Przyjaciele
W duszy grali ci muzykę,
Taką, jaką chciałeś słyszeć,
Stroili gitarę, czyścili trąbki.
Słowa w parze z muzyką, brzmiało to wręcz
idealnie.
Przyjemne dla ucha, dobre dla umysłu.
Myślałeś, że oni
To prawdziwi przyjaciele,
Grali na twoich uczuciach,
Niszczyli utwór, zniszczyli ten duet.
Duet zniszczony, instrumenty zepsute…
Stałeś się uzależniony
Od tej muzyki, którą ci grali.
Dzień bez niej był zły.
Sprawdzali dźwięk, dawali mikrofon
Ty śpiewałeś, a oni to nagrywali,
Żeby cały świat mógł cię usłyszeć.
Kiedy cały świat usłyszał twój śpiew,
Nastąpiła kompromitacja,
Skrzypki przestały grać muzykę,
Bo wyrzuciłeś ich
Za zburzenie melodii.
Riff się posypał,
Pora znaleźć nowe intro.
Tylko jak je zrobić,
Skoro zespołu już nie ma?
dedykuję to mojej fałszywej dawnej "przyjaciółce"
Komentarze (7)
Używasz wielu powtórzeń. Być może celowo i może nawet
wzmacniają one przekaz.
Pozdrawiam:)
Smutno i życiowo,cóż jeśli chodzi o fałszywych
przyjaciół to bywa,iż
po dłuższym czasie dowiadujemy się o ich
nieszczerości...
Pozdrawiam serdecznie:)
Smutno piszesz.

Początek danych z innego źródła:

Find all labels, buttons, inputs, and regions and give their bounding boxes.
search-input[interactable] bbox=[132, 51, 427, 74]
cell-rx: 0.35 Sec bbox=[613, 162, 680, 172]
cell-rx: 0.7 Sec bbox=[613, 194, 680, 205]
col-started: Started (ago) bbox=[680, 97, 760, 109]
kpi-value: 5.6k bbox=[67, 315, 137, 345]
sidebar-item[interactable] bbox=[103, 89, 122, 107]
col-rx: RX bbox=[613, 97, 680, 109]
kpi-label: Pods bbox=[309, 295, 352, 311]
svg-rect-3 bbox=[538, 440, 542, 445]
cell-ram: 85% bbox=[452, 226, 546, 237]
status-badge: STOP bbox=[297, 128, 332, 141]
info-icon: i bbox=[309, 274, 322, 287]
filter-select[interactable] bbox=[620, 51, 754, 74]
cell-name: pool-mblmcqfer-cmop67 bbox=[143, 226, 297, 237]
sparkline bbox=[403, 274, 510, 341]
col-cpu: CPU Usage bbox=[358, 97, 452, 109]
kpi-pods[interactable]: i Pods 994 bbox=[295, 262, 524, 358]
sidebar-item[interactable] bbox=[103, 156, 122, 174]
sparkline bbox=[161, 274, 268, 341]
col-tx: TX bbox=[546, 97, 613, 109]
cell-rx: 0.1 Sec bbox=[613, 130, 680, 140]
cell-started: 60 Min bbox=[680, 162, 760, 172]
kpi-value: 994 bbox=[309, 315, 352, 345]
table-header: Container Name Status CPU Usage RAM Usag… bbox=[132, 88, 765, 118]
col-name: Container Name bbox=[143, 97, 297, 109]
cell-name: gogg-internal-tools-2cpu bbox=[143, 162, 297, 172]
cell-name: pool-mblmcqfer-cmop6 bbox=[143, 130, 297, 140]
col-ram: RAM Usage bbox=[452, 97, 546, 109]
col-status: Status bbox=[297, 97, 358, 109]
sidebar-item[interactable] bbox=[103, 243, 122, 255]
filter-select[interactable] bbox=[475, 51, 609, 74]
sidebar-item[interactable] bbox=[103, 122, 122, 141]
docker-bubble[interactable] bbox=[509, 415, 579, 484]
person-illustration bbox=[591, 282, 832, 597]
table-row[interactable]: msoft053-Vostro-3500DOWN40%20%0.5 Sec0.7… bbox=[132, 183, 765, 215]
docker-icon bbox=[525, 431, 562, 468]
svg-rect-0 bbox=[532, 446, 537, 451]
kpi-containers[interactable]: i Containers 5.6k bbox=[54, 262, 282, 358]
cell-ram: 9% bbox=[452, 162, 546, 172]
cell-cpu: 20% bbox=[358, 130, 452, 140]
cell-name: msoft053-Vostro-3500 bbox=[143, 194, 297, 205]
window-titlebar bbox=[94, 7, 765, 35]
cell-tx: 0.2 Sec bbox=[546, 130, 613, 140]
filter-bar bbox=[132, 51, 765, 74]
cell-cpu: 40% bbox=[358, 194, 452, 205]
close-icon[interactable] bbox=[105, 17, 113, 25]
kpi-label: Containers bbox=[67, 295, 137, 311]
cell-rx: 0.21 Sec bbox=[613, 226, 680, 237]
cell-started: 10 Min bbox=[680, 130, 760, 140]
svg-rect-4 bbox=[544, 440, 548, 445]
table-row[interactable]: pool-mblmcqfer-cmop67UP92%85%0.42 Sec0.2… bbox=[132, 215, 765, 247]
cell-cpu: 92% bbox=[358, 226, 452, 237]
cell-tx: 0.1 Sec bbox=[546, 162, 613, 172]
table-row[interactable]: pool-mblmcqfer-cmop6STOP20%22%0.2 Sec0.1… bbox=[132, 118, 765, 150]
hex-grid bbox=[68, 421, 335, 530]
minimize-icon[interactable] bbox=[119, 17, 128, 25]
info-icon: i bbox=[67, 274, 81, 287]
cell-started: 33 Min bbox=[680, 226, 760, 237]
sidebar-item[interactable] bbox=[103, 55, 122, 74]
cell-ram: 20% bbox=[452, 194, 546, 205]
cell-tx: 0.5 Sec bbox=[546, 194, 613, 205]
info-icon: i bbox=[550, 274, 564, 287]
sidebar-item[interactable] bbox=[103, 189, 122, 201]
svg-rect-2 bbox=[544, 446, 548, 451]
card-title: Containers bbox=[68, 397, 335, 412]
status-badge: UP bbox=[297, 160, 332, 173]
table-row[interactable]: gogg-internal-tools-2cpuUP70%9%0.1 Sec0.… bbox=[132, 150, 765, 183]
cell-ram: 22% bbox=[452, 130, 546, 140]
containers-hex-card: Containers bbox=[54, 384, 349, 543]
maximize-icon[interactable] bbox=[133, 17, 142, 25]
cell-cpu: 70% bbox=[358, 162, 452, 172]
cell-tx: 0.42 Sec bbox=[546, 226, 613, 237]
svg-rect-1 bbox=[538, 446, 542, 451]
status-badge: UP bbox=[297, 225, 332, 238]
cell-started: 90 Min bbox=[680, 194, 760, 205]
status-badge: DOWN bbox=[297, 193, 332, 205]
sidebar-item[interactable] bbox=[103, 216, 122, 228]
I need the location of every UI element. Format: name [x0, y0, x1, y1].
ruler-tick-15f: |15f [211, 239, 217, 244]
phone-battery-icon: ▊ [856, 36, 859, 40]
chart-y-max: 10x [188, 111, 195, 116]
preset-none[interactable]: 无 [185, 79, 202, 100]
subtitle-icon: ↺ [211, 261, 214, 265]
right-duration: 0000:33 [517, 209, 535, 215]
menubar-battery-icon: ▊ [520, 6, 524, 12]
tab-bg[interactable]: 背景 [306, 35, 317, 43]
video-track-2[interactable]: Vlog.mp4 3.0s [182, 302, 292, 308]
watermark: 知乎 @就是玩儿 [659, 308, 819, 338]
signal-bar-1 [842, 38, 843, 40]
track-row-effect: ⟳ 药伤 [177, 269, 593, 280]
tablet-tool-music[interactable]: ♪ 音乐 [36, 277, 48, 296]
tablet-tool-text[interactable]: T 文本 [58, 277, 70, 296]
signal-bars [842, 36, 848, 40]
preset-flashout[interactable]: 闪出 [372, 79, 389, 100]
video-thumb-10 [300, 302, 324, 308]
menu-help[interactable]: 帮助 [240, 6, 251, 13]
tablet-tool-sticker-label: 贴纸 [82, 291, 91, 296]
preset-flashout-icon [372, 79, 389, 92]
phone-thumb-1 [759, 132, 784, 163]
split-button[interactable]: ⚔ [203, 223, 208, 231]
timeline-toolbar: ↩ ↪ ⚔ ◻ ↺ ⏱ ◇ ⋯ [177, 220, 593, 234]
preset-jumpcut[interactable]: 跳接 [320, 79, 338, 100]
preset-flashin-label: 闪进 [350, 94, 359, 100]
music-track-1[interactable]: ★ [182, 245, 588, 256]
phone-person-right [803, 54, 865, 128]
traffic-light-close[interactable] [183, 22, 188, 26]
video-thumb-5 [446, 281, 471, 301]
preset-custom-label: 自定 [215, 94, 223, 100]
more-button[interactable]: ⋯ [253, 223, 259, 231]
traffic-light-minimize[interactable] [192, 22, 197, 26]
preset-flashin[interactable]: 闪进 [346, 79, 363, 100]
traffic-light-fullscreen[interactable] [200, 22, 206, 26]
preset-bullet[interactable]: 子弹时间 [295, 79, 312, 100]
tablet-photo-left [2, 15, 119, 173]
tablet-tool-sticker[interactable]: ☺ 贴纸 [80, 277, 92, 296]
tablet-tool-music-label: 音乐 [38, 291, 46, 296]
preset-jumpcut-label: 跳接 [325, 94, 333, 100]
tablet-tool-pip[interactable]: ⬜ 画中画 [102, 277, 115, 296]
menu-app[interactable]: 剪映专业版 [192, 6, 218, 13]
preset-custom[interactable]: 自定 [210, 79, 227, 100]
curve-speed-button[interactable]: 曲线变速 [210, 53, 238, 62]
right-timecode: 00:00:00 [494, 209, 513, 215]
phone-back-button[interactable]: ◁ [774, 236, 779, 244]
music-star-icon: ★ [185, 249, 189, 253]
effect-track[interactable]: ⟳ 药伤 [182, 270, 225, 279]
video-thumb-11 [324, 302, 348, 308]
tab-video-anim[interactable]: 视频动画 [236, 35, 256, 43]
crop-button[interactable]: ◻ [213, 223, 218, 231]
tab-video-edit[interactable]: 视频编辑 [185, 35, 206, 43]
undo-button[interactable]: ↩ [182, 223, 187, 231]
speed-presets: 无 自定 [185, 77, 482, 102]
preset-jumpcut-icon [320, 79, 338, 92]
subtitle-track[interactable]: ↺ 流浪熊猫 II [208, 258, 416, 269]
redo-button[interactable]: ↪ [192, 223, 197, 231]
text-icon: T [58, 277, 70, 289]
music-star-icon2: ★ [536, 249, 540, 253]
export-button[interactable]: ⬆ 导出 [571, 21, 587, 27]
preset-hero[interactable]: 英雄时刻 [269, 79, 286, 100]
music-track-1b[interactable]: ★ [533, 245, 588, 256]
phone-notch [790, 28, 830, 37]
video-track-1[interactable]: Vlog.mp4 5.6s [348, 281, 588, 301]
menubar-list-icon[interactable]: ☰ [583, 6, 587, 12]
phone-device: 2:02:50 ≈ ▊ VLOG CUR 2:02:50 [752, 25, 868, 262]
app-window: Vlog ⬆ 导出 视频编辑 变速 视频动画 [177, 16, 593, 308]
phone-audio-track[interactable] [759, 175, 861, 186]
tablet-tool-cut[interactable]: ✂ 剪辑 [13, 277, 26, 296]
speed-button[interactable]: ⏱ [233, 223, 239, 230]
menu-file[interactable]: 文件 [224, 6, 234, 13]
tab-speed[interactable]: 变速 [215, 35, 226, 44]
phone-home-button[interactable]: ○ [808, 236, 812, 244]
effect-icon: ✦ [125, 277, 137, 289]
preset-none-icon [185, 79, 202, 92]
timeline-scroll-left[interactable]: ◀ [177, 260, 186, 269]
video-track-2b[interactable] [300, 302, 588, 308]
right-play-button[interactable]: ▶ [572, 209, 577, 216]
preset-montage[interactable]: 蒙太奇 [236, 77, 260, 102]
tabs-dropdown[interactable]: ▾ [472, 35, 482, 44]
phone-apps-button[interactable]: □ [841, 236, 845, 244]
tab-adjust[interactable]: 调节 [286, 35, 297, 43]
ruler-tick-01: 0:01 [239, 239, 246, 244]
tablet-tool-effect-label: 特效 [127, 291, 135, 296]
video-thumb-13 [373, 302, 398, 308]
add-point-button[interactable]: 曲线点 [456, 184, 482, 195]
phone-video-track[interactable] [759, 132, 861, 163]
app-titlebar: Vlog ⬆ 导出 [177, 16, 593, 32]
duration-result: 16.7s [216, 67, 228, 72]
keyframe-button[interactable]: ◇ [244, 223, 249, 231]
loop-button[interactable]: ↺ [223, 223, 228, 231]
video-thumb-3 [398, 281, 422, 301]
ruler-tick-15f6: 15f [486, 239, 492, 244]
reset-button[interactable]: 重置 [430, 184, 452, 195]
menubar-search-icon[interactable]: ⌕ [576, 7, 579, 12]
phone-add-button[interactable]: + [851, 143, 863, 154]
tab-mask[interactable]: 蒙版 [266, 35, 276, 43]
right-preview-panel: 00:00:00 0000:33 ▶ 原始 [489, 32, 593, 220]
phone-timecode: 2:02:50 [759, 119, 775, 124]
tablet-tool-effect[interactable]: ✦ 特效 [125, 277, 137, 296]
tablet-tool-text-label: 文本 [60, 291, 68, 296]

Niestety, czasami tak w życiu bywa.
Pozdrawiam:)
Współczuję, ale sędzią tu nie będę. Mam wrażenie,że
autorce będzie lżej po wyżaleniu się.
Trzeba uważać jakich przyjaciół się wybiera.Ty bardzo
się zawiodłaś więc to nauka na przyszłość.
Pozdrawiam ciepło:)
Nie wiem, ale czasami najlepiej winić kogoś za co
kolwiek. Nie znam tematu, ale wiersz średni.